Task brief
Lines below that include "SAPD" are the answer; copy each one.

Given data

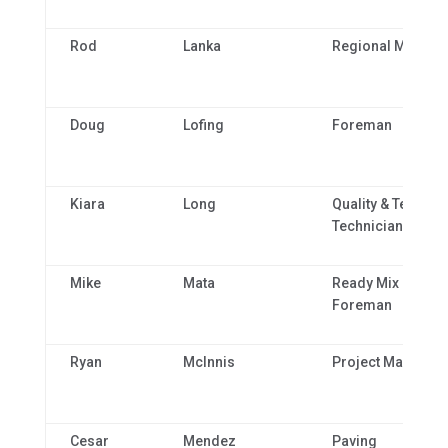
Rod
Lanka
Regional Manage
Doug
Lofing
Foreman
Kiara
Long
Quality & Technic
Technician 1
Mike
Mata
Ready Mix Plant
Foreman
Ryan
McInnis
Project Manager
Cesar
Mendez
Paving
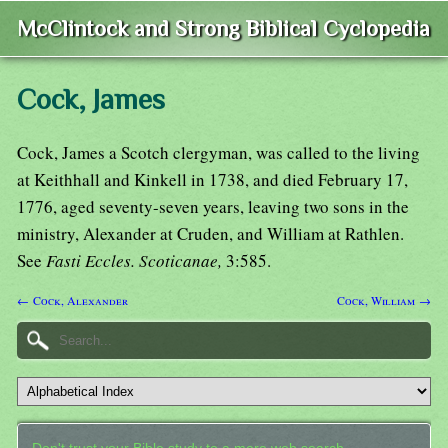
McClintock and Strong Biblical Cyclopedia
Cock, James
Cock, James a Scotch clergyman, was called to the living
at Keithhall and Kinkell in 1738, and died February 17,
1776, aged seventy-seven years, leaving two sons in the
ministry, Alexander at Cruden, and William at Rathlen.
See
Fasti Eccles. Scoticanae,
3:585.
← Cock, Alexander
Cock, William →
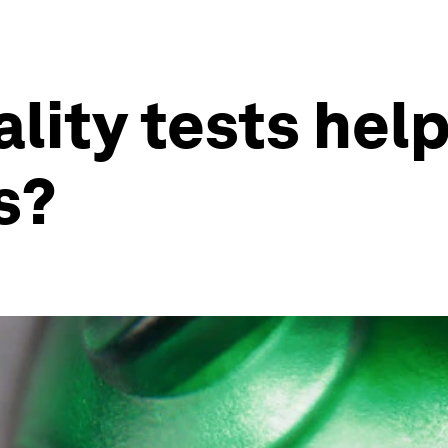
lity tests hel
s?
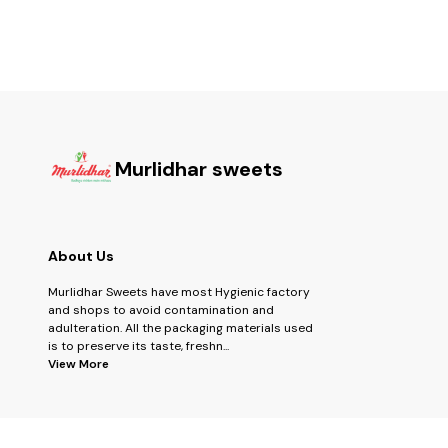
Murlidhar sweets
About Us
Murlidhar Sweets have most Hygienic factory
and shops to avoid contamination and
adulteration. All the packaging materials used
is to preserve its taste, freshn
...
View More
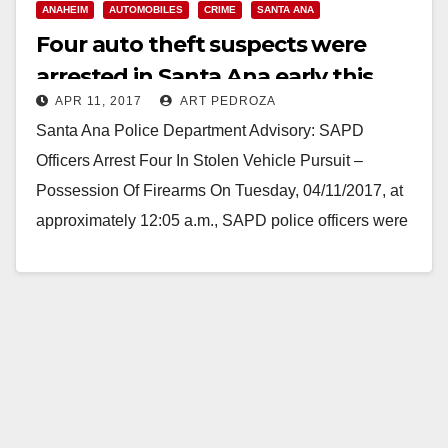
ANAHEIM
AUTOMOBILES
CRIME
SANTA ANA
Four auto theft suspects were
arrested in Santa Ana early this
APR 11, 2017
ART PEDROZA
morning after a police pursuit
Santa Ana Police Department Advisory: SAPD
Officers Arrest Four In Stolen Vehicle Pursuit –
Possession Of Firearms On Tuesday, 04/11/2017, at
approximately 12:05 a.m., SAPD police officers were
in the…
Read More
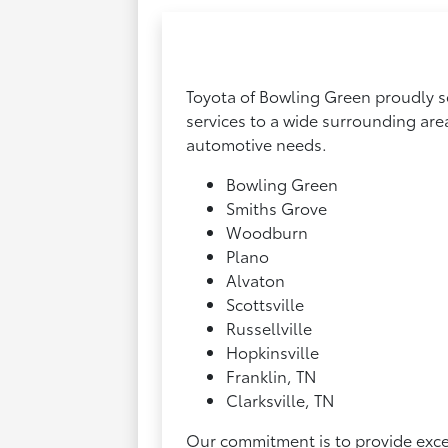
Toyota of Bowling Green proudly se
services to a wide surrounding are
automotive needs.
Bowling Green
Smiths Grove
Woodburn
Plano
Alvaton
Scottsville
Russellville
Hopkinsville
Franklin, TN
Clarksville, TN
Our commitment is to provide excep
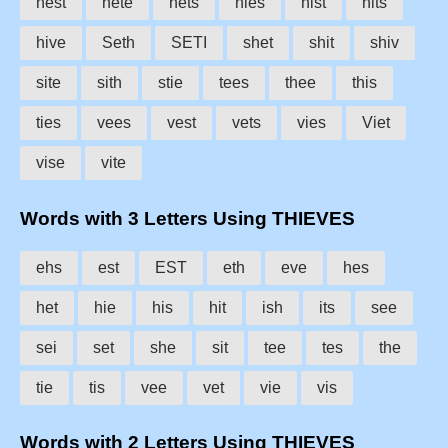
hest
hete
hets
hies
hist
hits
hive
Seth
SETI
shet
shit
shiv
site
sith
stie
tees
thee
this
ties
vees
vest
vets
vies
Viet
vise
vite
Words with 3 Letters Using THIEVES
ehs
est
EST
eth
eve
hes
het
hie
his
hit
ish
its
see
sei
set
she
sit
tee
tes
the
tie
tis
vee
vet
vie
vis
Words with 2 Letters Using THIEVES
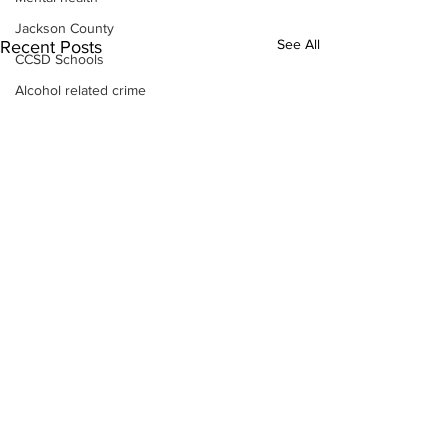
Jackson County
See All
Recent Posts
CCSD Schools
Alcohol related crime
Assault
Motor vehicles miscellaneous
Gangs
Georgia State Patrol
Property crime
School crime
Juvenile crime
Motor vehicles Traffic
Suicide
Traffic issues Railroad
GBI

Result of the task
Santa Ana Police Department Advisory: SAPD
approximately 12:05 a.m., SAPD police officers were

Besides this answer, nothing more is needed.